Il ritardo nel lancio del Boeing Starliner potrebbe mantenere l’equipaggio della NASA a bordo della Stazione Internazionale fino ad agosto

La navicella spaziale Starliner della Boeing rimane ancorata alla Stazione Spaziale Internazionale mentre i team di ingegneri sulla Terra conducono test per comprendere meglio il veicolo. Inizialmente la missione doveva durare una settimana nello spazio, ma la NASA ora spera di riportare un equipaggio di due astronauti a bordo dello Starliner entro la fine di luglio al più tardi.

La capsula Starliner della Boeing è decollata a bordo di un razzo Atlas V della United Launch Alliance il 5 giugno, trasportando gli astronauti Butch Wilmore e Sonny Williams. Sin dal suo travagliato attracco alla Stazione Spaziale Internazionale, le prestazioni di ascesa dello Starliner hanno sollevato preoccupazioni sul fatto che la navicella spaziale potrebbe non essere in grado di trasportare il suo equipaggio sulla Terra. “Ho davvero la bella sensazione nel mio cuore che la navicella spaziale ci riporterà a casa, senza problemi”, ha detto Williams mercoledì durante una conferenza stampa dalla Stazione Spaziale Internazionale.

Durante il suo avvicinamento alla stazione spaziale, cinque dei propulsori dello Starliner fallirono, quattro dei quali furono recuperati. Nello Starliner si sono verificate anche cinque perdite di elio, una delle quali è stata identificata prima del lancio. I team di ingegneri ritengono che le perdite possano essere correlate all’attività del motore.

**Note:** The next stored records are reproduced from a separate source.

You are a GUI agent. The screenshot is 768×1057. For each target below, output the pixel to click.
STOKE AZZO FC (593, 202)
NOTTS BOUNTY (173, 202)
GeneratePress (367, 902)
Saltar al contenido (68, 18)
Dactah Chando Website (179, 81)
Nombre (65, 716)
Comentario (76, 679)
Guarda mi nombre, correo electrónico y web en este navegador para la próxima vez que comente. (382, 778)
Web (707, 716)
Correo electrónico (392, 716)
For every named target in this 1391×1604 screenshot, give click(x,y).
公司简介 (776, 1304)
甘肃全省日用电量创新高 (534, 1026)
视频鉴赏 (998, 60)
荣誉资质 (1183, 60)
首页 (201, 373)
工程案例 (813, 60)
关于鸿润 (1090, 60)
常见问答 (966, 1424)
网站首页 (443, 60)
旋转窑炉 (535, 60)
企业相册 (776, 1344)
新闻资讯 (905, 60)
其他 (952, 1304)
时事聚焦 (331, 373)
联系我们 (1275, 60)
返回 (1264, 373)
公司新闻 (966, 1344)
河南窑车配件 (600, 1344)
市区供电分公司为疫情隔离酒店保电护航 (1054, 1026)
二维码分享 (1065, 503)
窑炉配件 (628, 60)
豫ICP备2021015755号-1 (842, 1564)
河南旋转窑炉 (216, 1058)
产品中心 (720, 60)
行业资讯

Originariamente la missione doveva durare otto giorni, ma il ritorno dell’equipaggio è stato ritardato più volte mentre le squadre di terra conducevano test sul veicolo e raccoglievano dati prima di dare agli astronauti il ​​via libera per tornare sulla Terra. Nonostante i numerosi ritardi, la NASA ha costantemente rassicurato i media che gli astronauti non sono bloccati in orbita e che lo Starliner può staccarsi dalla ISS in qualsiasi momento e riportare l’equipaggio sano e salvo. I funzionari della NASA insistono sul fatto che un soggiorno così prolungato nello spazio è un’opzione.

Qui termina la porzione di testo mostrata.